• THE TASK:
Please find every line in the entries below that contains the string "Üvegfesték", and copy it.

[Start of section]

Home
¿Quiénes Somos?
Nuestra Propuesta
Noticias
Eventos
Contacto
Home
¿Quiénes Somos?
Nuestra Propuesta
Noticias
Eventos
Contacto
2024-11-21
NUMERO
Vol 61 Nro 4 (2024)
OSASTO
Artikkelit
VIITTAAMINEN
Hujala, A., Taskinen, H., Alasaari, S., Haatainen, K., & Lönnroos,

[End of section]
[Start of section]

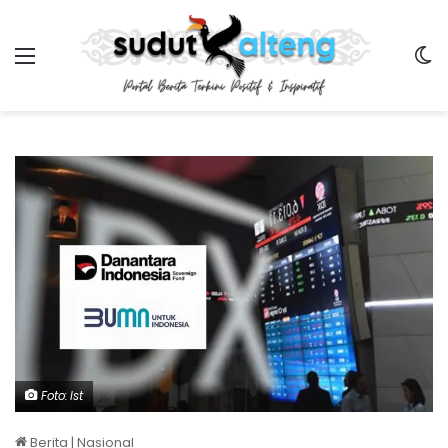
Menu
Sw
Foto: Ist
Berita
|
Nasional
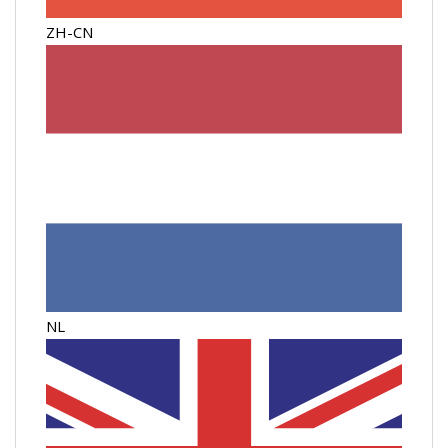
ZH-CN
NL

[End of section]
[Start of section]

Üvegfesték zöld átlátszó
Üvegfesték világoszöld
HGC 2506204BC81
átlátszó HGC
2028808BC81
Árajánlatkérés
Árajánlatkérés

[End of section]

• EXPECTED OUTPUT:
Üvegfesték zöld átlátszó
Üvegfesték világoszöld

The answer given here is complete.